Movie fanatics are convinced that every line of dialogue, every painting on the wall and every costume the actors wore contained hidden codes about life, society, war and human nature.

According to the BBC specific codes woven into the fabric of the film include, the genocide of the American Indian, the Nazi Final Solution and "even an admission the 1969 Moon Landing was faked."

There are countless websites and forums devoted to subliminal messages found in The Shining. Filmmaker Rodney Ascher and Tim Kirk explore these ideas in their film Room 237.

In Room 237 Ascher interviews a University Professor from Michigan.
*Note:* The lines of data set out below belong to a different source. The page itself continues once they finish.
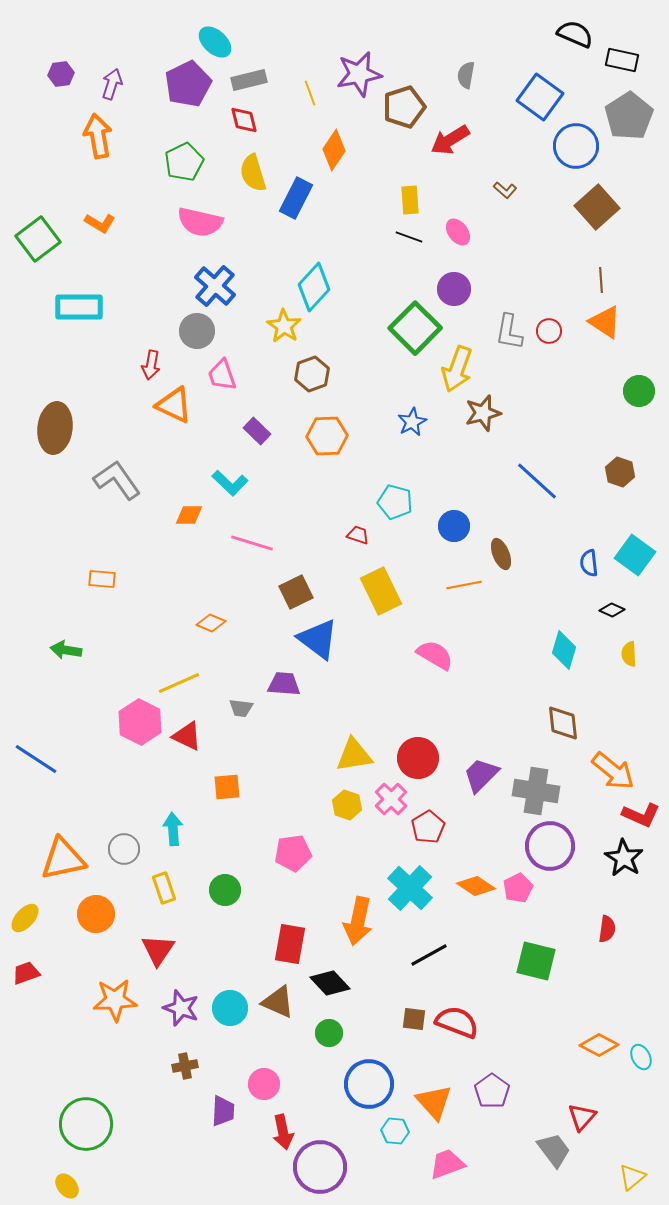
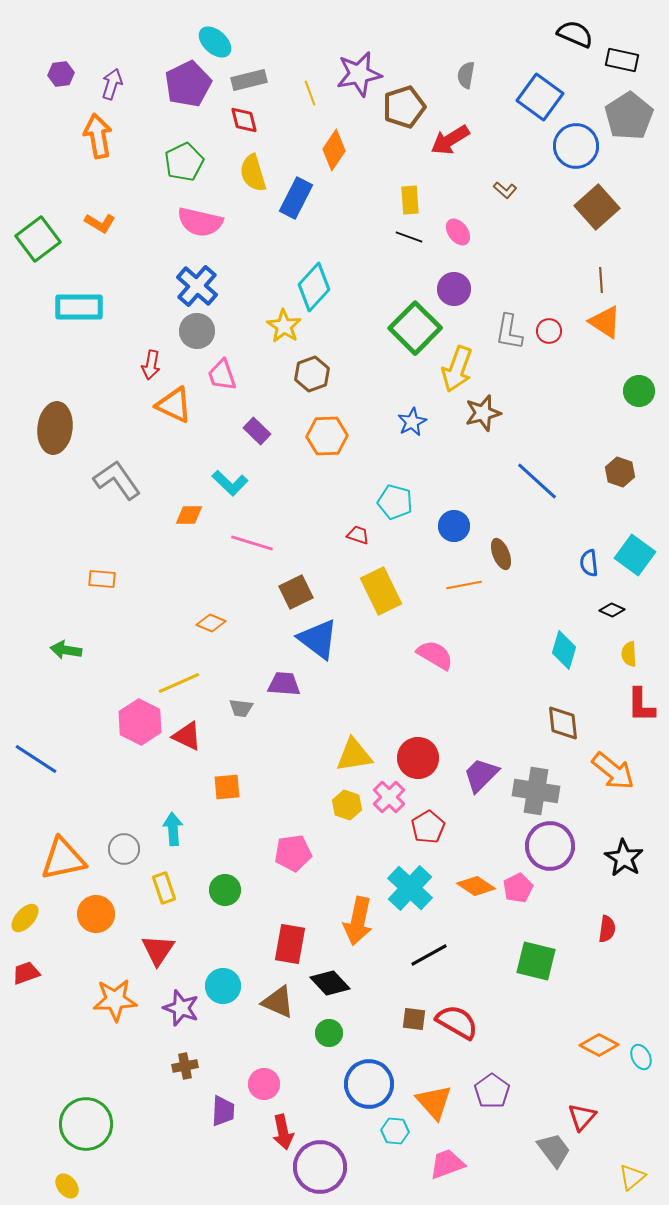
blue cross at (215, 286): moved 18 px left
pink cross at (391, 799): moved 2 px left, 2 px up
red L-shape at (641, 815): moved 110 px up; rotated 66 degrees clockwise
cyan circle at (230, 1008): moved 7 px left, 22 px up
red semicircle at (457, 1022): rotated 9 degrees clockwise
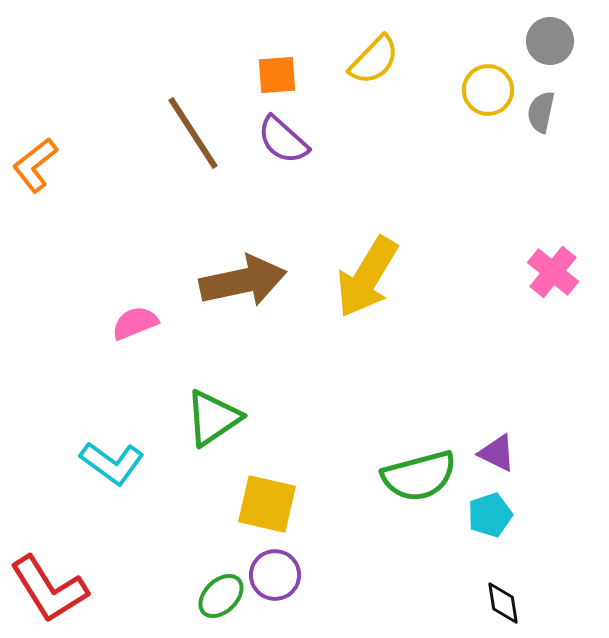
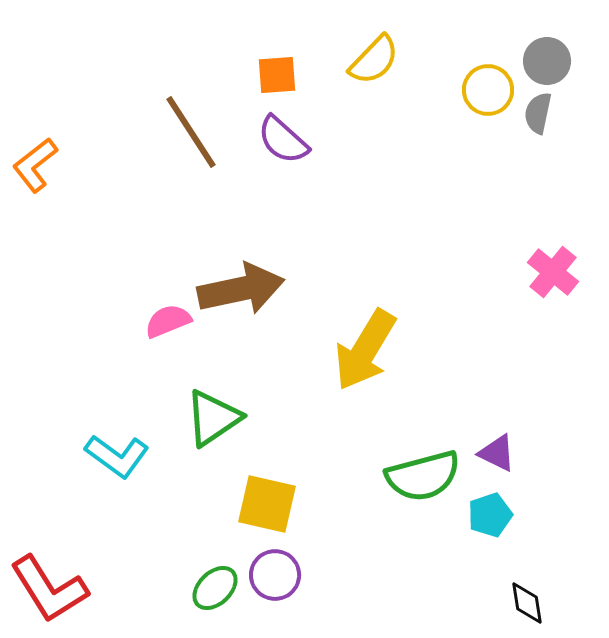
gray circle: moved 3 px left, 20 px down
gray semicircle: moved 3 px left, 1 px down
brown line: moved 2 px left, 1 px up
yellow arrow: moved 2 px left, 73 px down
brown arrow: moved 2 px left, 8 px down
pink semicircle: moved 33 px right, 2 px up
cyan L-shape: moved 5 px right, 7 px up
green semicircle: moved 4 px right
green ellipse: moved 6 px left, 8 px up
black diamond: moved 24 px right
Professor Cooks has written a book titled "The Wolf at the Door: Stanley Kubrick, History and the Holocaust." In his book and his interview for the film Room 237 Professor Cooks constantly refers to Kubrick's use of the number 42.

Professor Cook and Room 237 filmmakers believe the number 42 is a reference to the Nazi mass genocide of the German Jewish people.

The number 42 is significant to the Holocaust because in 1942 Nazi officials held a conference to discuss the plan for the mass killing of all European Jews. In the film The Shinning the number 42 appears on Danny's t-shirt and while the TV is playing.

Room 237 director Roger Ascher also interviewed journalist Bill Blakemore who points out evidence the film is condemning the massacre of the Native Americans.

The BBC reports, "Blakemore's evidence includes an explanation early on in the film that the Overlook was built in 1907 on an Indian burial ground. In 1907 the name Indian Territory, an area of land where the US government relocated North American indigenous people, changed to Oklahoma."

Room 237 hit select movie theaters on March 29.